Le ministère de la Santé a organisé, ce mercredi 12 novembre 2025 à Ouagadougou, une session de formation au profit des hommes et des femmes de médias sur la prévention et la prise en charge des maladies non transmissibles, notamment le diabète. Cette initiative s’inscrit dans le cadre de la Journée mondiale de lutte contre le diabète, célébrée le 14 novembre de chaque année. L’édition 2025 se tient sous le thème : « Diabète et bien-être ».
L’objectif principal de cette formation est de renforcer les capacités des professionnels des médias afin qu’ils puissent contribuer efficacement à la diffusion d’informations fiables et à la sensibilisation du grand public sur le diabète et ses facteurs de risque. En formant les journalistes, le ministère espère obtenir un engagement plus soutenu des médias dans la promotion des comportements favorables à la santé. Dr Olivia Marie Angèle Awa Ouédraogo, directrice de la prévention et du contrôle des maladies non transmissibles, représentant le directeur général de la santé du ministère de la Santé, a rappelé que le diabète constitue aujourd’hui un véritable problème de santé publique au Burkina Faso, tout comme dans de nombreux pays d’Afrique subsaharienne. Dr Olivia a souligné que la maladie représente un défi mondial majeur du XXIe siècle. « C’est une véritable épidémie mondiale qui touche toutes les populations », a-t-elle affirmé.

Selon elle, 537 millions d’adultes vivent actuellement avec un diabète dans le monde, soit une personne sur dix. Ce chiffre pourrait atteindre 700 millions d’ici 2040, dont trois sur quatre dans les pays en développement. « Plus de 200 millions de personnes ignorent qu’elles sont atteintes de diabète, une maladie qui évolue souvent de manière silencieuse durant les premières années », a-t-elle déploré.

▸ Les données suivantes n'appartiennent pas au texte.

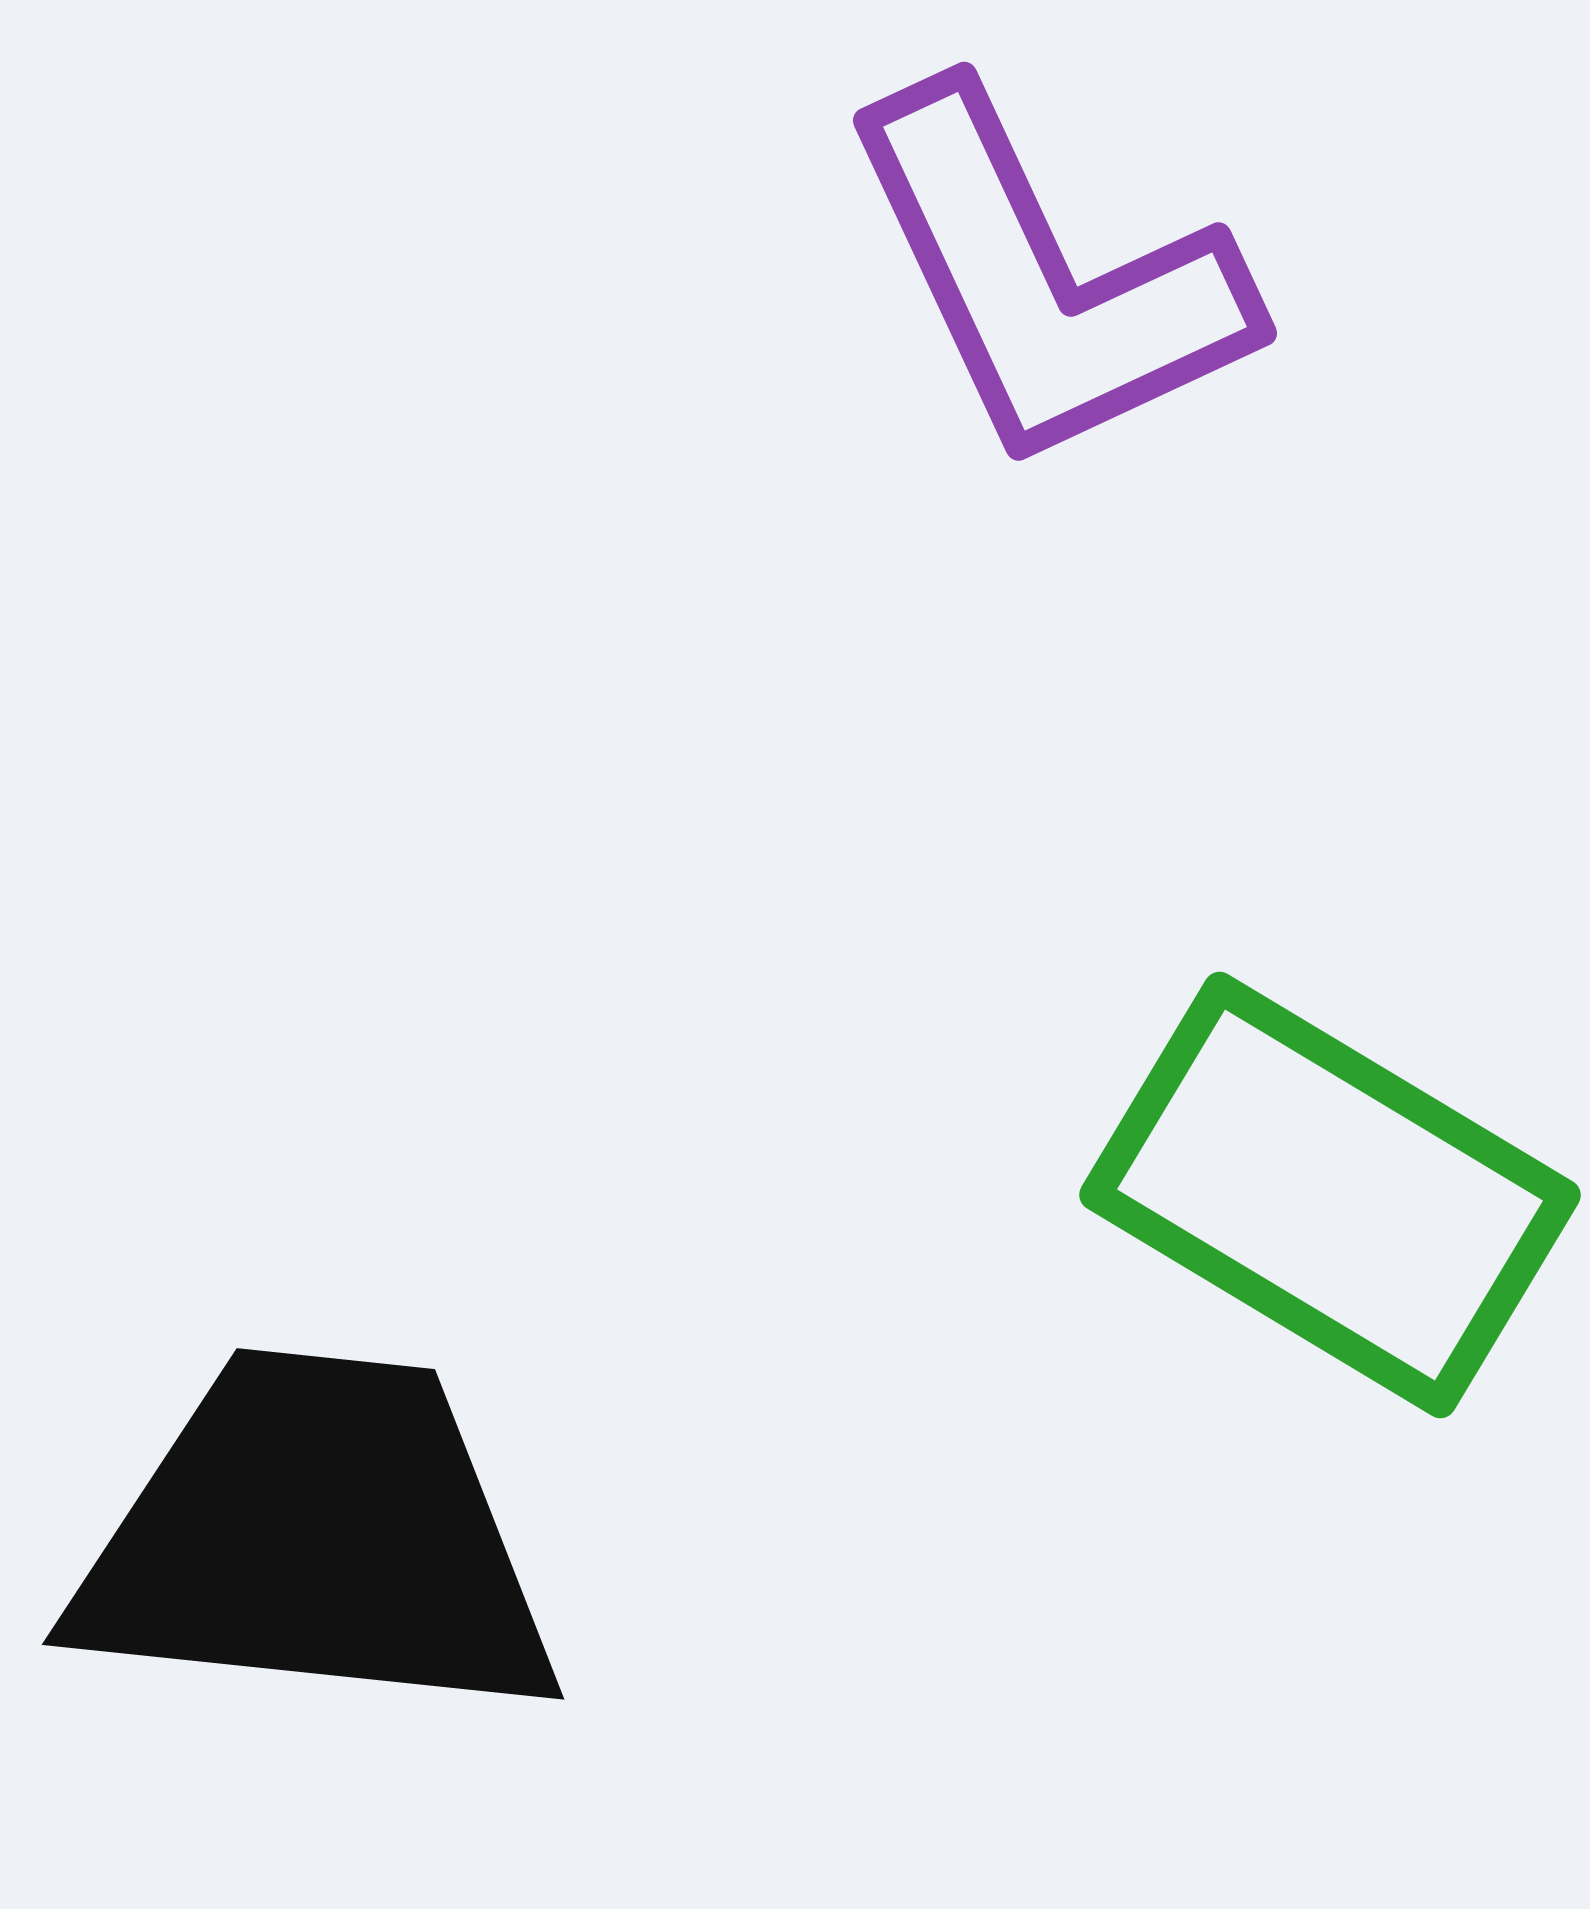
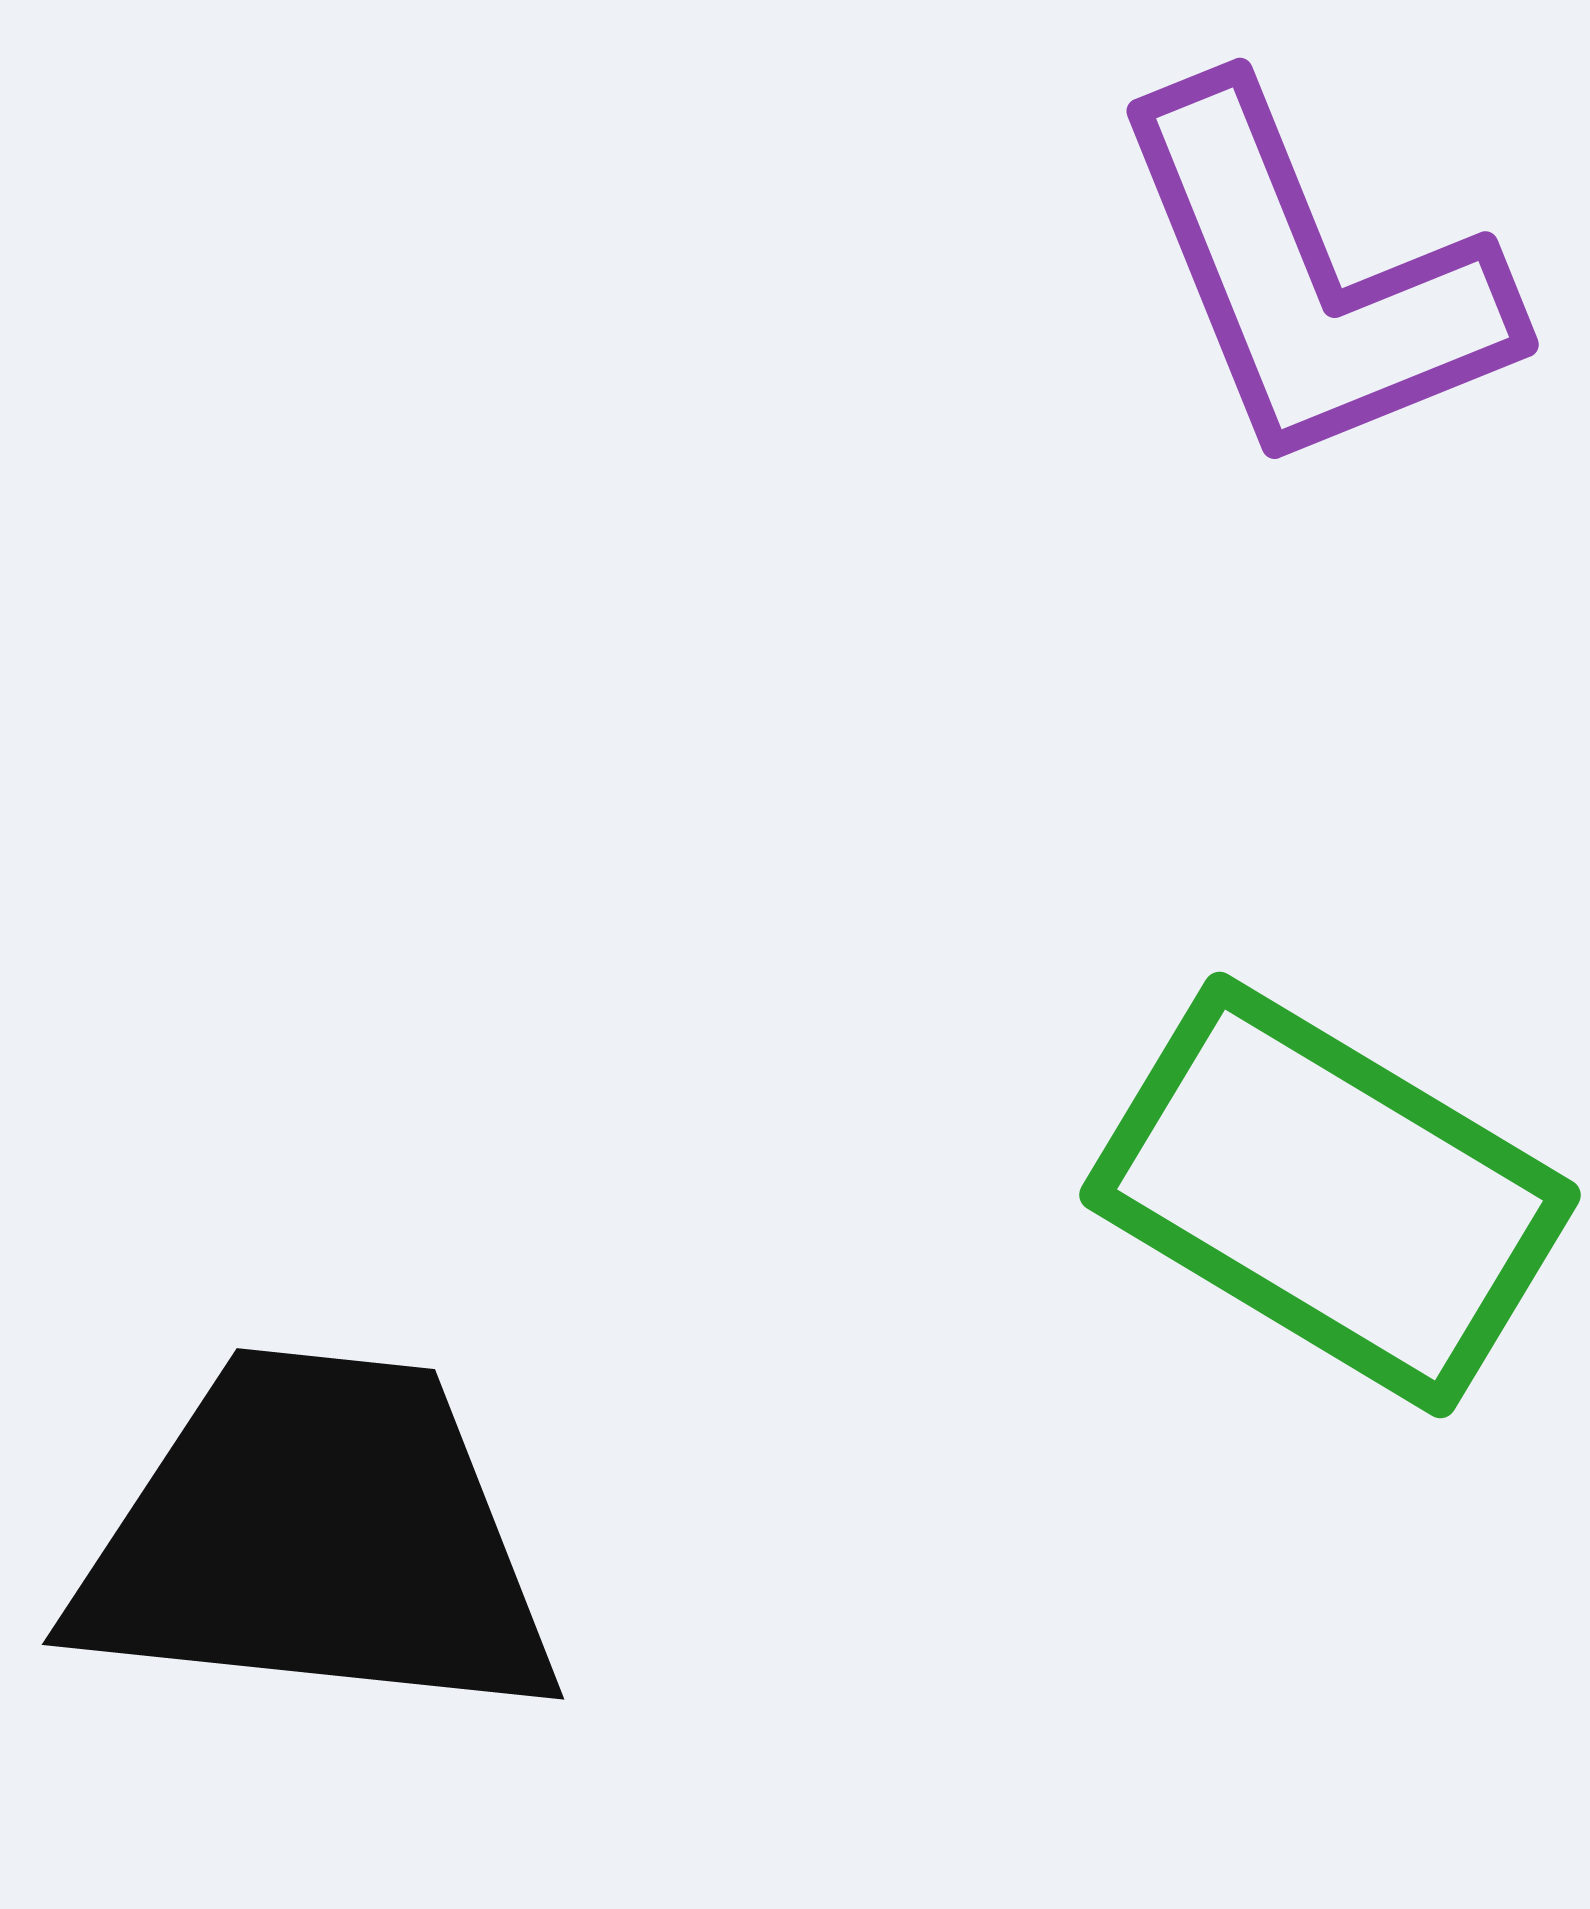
purple L-shape: moved 265 px right; rotated 3 degrees clockwise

Au Burkina Faso, dit-elle, la situation est également préoccupante. Les statistiques du ministère de la Santé indiquent une hausse constante des cas de diabète. Le nombre de consultations est passé de 24 340 en 2022 à 26 340 en 2023, soit une augmentation de 8,7 %. Pour l’année 2024, 44 518 cas ont été recensés, dont 42 892 chez les personnes âgées de plus de 15 ans. Les hospitalisations et les décès sont également en hausse : 3 039 hospitalisations et 351 décès en 2022, contre 6 328 hospitalisations et 470 décès en 2023, puis 8 121 hospitalisations et 618 décès en 2024. Selon la directrice de la prévention et du contrôle des maladies non transmissibles, ces chiffres traduisent l’ampleur du défi sanitaire que représente le diabète, responsable de nombreuses complications : cardiaques (insuffisance cardiaque), rénales (insuffisance rénale), neurologiques (accidents vasculaires cérébraux) et oculaires (cécité).

Le Dr Olivia a rappelé que le diabète se caractérise par une glycémie trop élevée de manière permanente et se présente sous trois formes principales : le diabète de type 1, qui concerne environ 10 % des malades et touche principalement les enfants et les jeunes adultes ; le diabète de type 2, représentant 90 % des cas, affecte surtout les adultes de plus de 45 ans, sédentaires ou en surpoids, et résulte d’une mauvaise utilisation de l’insuline par les cellules ; et enfin le diabète gestationnel, qui apparaît chez la femme enceinte, entraîne des risques pour la mère et l’enfant et augmente la probabilité de développer ultérieurement un diabète de type 2.
Elle a précisé qu’il est impossible de prévenir le diabète de type 1, mais qu’il est possible d’éviter le diabète de type 2 grâce à des mesures simples et accessibles à tous. Parmi celles-ci, elle a cité : une alimentation équilibrée, en réduisant la consommation de sucre, de graisses et de sel, tout en privilégiant les fruits et légumes ; une activité physique régulière, à raison d’au moins 30 minutes d’exercice trois à quatre fois par semaine, permettant de réduire de 40 % le risque de développer un diabète de type 2 ; et une surveillance du poids afin d’éviter le surpoids ou l’obésité.